▶ [Data for processing]
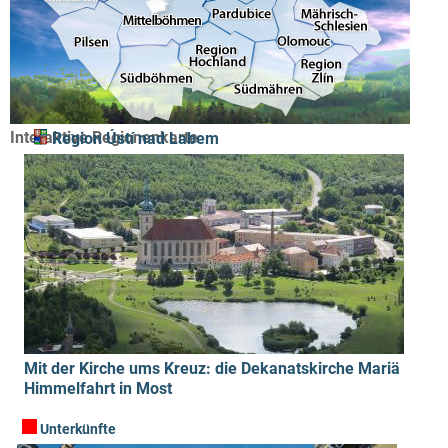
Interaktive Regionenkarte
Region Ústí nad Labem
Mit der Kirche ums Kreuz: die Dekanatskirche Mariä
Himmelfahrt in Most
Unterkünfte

▶ [Task directions] Return, without any change, the lines from the one holding "Mit der Kirche" through the end of the listing, and only those.

▶ [Task response]
Mit der Kirche ums Kreuz: die Dekanatskirche Mariä
Himmelfahrt in Most
Unterkünfte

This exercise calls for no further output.